Work item: The answer should consist of the records below, repeated exactly, and no pictures.

= = = =

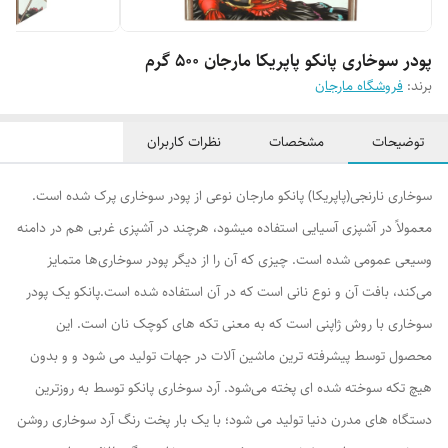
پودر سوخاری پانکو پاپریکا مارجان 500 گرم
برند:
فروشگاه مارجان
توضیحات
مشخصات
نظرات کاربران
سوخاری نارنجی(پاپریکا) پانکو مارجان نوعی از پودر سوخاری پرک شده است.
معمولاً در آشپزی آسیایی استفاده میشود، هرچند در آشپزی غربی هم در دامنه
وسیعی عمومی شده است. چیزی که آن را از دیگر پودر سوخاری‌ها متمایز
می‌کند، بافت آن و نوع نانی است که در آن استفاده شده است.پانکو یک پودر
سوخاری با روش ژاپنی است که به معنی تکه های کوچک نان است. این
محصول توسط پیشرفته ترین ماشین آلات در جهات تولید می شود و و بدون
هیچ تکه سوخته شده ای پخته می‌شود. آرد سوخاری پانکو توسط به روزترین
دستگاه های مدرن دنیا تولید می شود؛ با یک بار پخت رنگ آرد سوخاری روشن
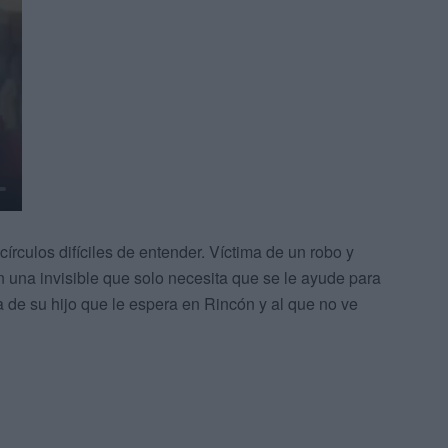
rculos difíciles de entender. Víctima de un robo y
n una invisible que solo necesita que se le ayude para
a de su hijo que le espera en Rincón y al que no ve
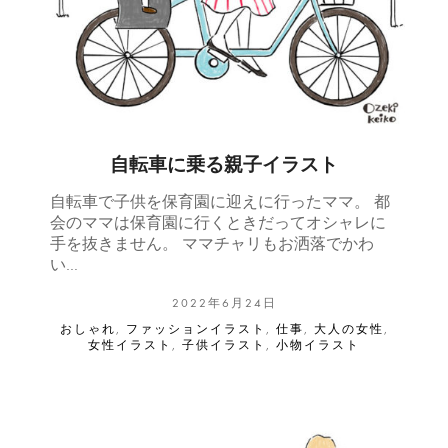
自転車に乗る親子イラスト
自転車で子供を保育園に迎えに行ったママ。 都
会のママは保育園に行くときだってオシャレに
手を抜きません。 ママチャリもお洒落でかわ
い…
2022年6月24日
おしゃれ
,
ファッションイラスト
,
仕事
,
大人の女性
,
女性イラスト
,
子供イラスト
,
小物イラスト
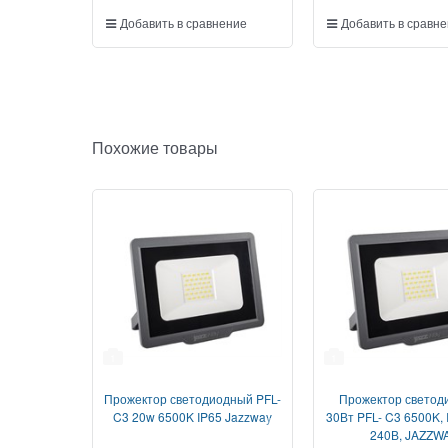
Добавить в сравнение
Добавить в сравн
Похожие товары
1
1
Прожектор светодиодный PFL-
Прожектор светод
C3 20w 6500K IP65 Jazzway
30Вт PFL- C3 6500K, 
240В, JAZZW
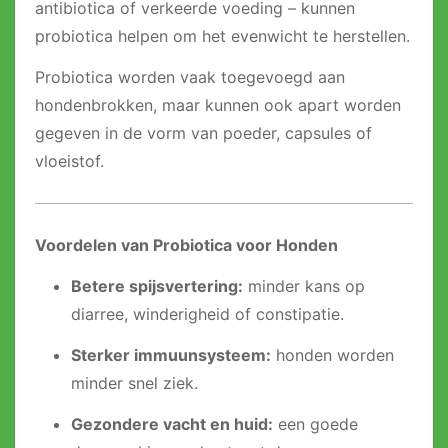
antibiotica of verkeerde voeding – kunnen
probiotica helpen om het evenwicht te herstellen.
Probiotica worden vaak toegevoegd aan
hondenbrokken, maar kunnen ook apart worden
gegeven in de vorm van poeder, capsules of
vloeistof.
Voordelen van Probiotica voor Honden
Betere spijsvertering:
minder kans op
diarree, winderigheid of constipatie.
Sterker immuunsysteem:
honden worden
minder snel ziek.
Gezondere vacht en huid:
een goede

= = = =

Output of the task:
پودر سوخاری پانکو پاپریکا مارجان 500 گرم
برند:
فروشگاه مارجان
توضیحات
مشخصات
نظرات کاربران
سوخاری نارنجی(پاپریکا) پانکو مارجان نوعی از پودر سوخاری پرک شده است.
معمولاً در آشپزی آسیایی استفاده میشود، هرچند در آشپزی غربی هم در دامنه
وسیعی عمومی شده است. چیزی که آن را از دیگر پودر سوخاری‌ها متمایز
می‌کند، بافت آن و نوع نانی است که در آن استفاده شده است.پانکو یک پودر
سوخاری با روش ژاپنی است که به معنی تکه های کوچک نان است. این
محصول توسط پیشرفته ترین ماشین آلات در جهات تولید می شود و و بدون
هیچ تکه سوخته شده ای پخته می‌شود. آرد سوخاری پانکو توسط به روزترین
دستگاه های مدرن دنیا تولید می شود؛ با یک بار پخت رنگ آرد سوخاری روشن
rculos difíciles de entender. Víctima de un robo y
n una invisible que solo necesita que se le ayude para
a de su hijo que le espera en Rincón y al que no ve
自転車に乗る親子イラスト
自転車で子供を保育園に迎えに行ったママ。 都
会のママは保育園に行くときだってオシャレに
手を抜きません。 ママチャリもお洒落でかわ
い…
2022年6月24日
おしゃれ
,
ファッションイラスト
,
仕事
,
大人の女性
,
女性イラスト
,
子供イラスト
,
小物イラスト
Добавить в сравнение
Добавить в сравн
Похожие товары
1
1
Прожектор светодиодный PFL-
Прожектор светод
C3 20w 6500K IP65 Jazzway
30Вт PFL- C3 6500K, 
240В, JAZZW
antibiotica of verkeerde voeding – kunnen
probiotica helpen om het evenwicht te herstellen.
Probiotica worden vaak toegevoegd aan
hondenbrokken, maar kunnen ook apart worden
gegeven in de vorm van poeder, capsules of
vloeistof.
Voordelen van Probiotica voor Honden
Betere spijsvertering:
minder kans op
diarree, winderigheid of constipatie.
Sterker immuunsysteem:
honden worden
minder snel ziek.
Gezondere vacht en huid:
een goede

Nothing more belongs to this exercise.